Quorum is a permissioned blockchain to ensure that network is not open to all. Quorum’s protocols only allow participants that are pre-approved by a designated authority. This adds a layer of security, so that the transactions cannot be carried out without approval.
In addition to the overall permissioned layer of network, Quorum also ensures data confidentiality and entitlements between the participants. It assures transaction privacy by:
- Allowing transaction Senders to create a private transaction which has privateFor parameter to dictate who is entitled to that transaction,
- Encrypting the original payload with a hash so that is not visible to everyone.
- Storing encrypted data in a component called Tessera, a Private Transaction Manager, which decrypts the data for the entitled parties only.
- This feature of enabling network level permission and transaction level entitlements makes blockchain a technology that meets the privacy needs of future financial institutions
Performance and Scale:
Blockchain process takes the transactions, validates them, executes smart contracts, creates blocks and then distributes the blocks across the nodes. This heavy lifting naturally brings the concern of speed and performance to everyone’s mind.
Private network frameworks like Quorum were built keeping performance in mind and can provide high transaction speeds. This is because of the Raft consensus algorithm it uses in permissioned networks. Raft allows fast block creation times ( milliseconds instead of seconds), which result in faster transaction processing. Quorum has tendency to create a new block immediately after new transaction arrives, but it only creates one after if it’s been at least 50 ms since the last block.
This helps to save storage space by mining only the proper blocks and not the empty ones. Its other significant features are transaction finality and on-demand block creation.
However, implementing transaction level privacy tends to impact the latency and throughput, hence careful design of the network and keeping optimum balance between performance and entitlements is of utmost importance.
Cloud adoption and containerization has become a standard and any new technology is expected to embrace this new normal to compliment the cloud strategy.
For any technology shop it will be a big concern if blockchain adoption results in any compromise on the cloud adoption and support for container orchestration.
Answer to this concern is Qubernetes, which ensures quorum based projects are cloud native.
Qubernets is a project for generating GoQuorum network resources, Kubernetes GoQuorum resources, as well as managing and interacting with a GoQuorum Kubernetes deployment.

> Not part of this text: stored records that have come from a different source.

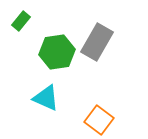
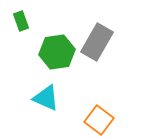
green rectangle: rotated 60 degrees counterclockwise
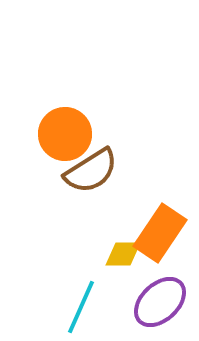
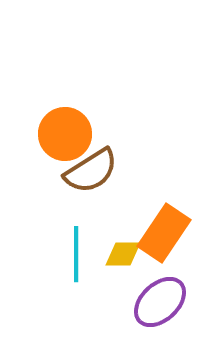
orange rectangle: moved 4 px right
cyan line: moved 5 px left, 53 px up; rotated 24 degrees counterclockwise
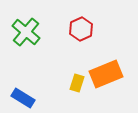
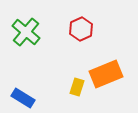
yellow rectangle: moved 4 px down
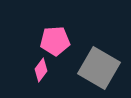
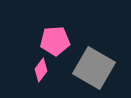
gray square: moved 5 px left
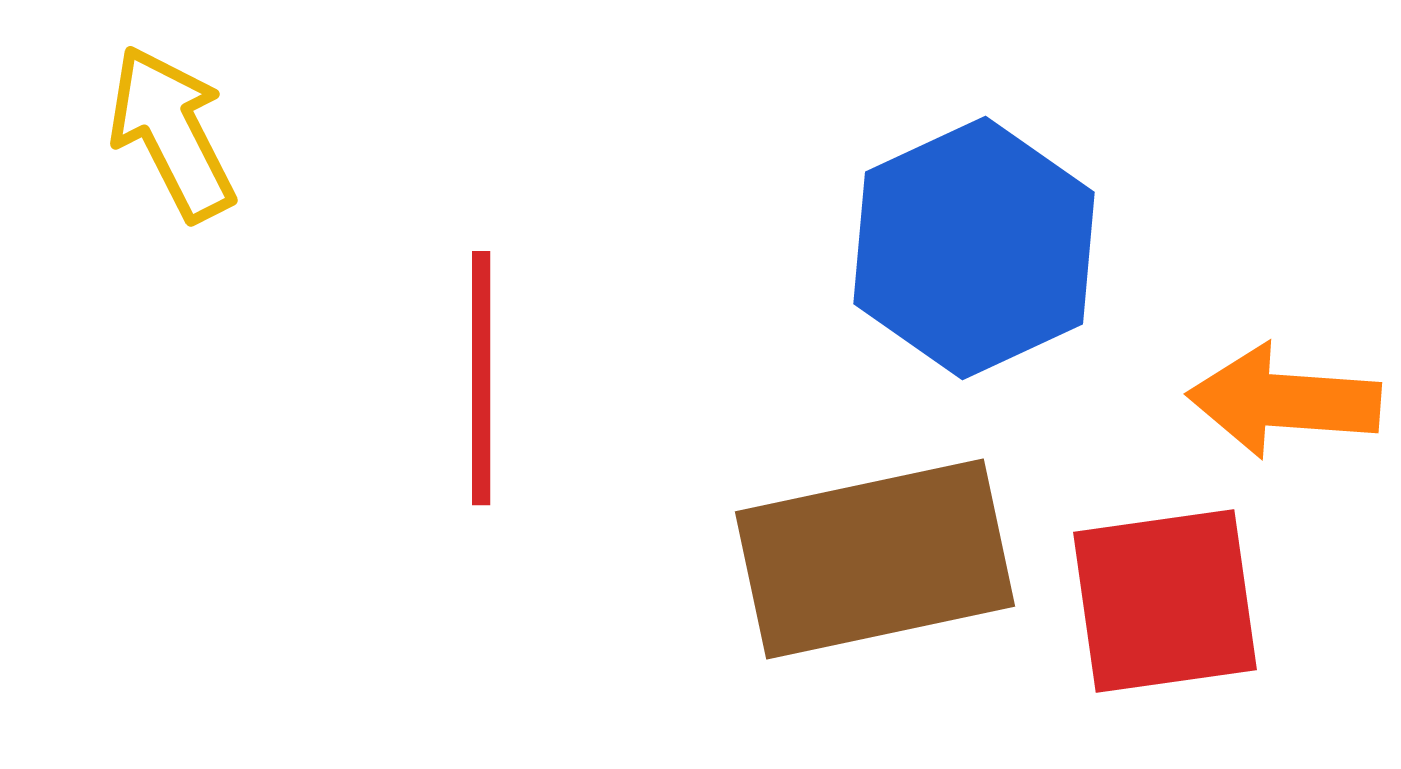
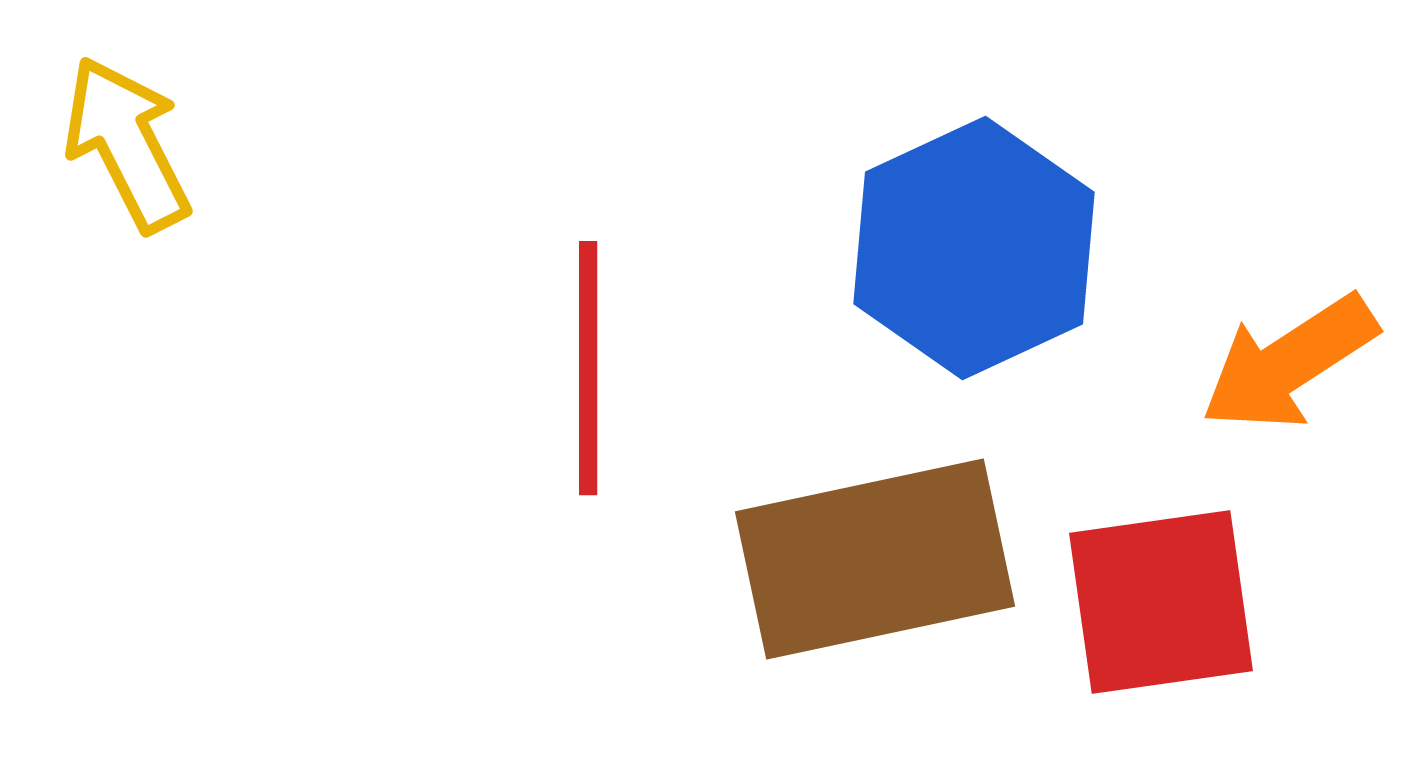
yellow arrow: moved 45 px left, 11 px down
red line: moved 107 px right, 10 px up
orange arrow: moved 5 px right, 38 px up; rotated 37 degrees counterclockwise
red square: moved 4 px left, 1 px down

Qubernetes default settings enable quick setups and ease of implementation. It is also customizable for more advanced Kubernetes deployments. Configurable ingress, network policies, security context, and persistent volume size are just a few examples. Qubernetes includes support for Cakeshop, monitoring, and acceptance tests.
qctl is a golang command line tool for creating and manipulating the minimal configuration and interacting with a running Kubernetes network.
Integration with legacy systems
Blockchain private networks are not here to replace legacy platforms. They are here to overlay business ecosystems in the organization and result in frictionless data transmission, remove information asymmetry and build immutable, transparent enterprise shared ledger, the golden copy of truth.
This sounds like a dream, but does it come with a nightmarish implementation and integration with legacy platforms?
Answer is NO, and the magic is in APIs.
Smart contracts written in solidity can be executed through node.js and springboot using web3 Java interface. This enables seamless API based integration with blockchain network possible.
Blockchain frameworks like Hyperledger. Quorum and Corda have come a long way and matured enough to make it a mainstream tech stack and Vincilium is here to help organizations accelerate the adoption.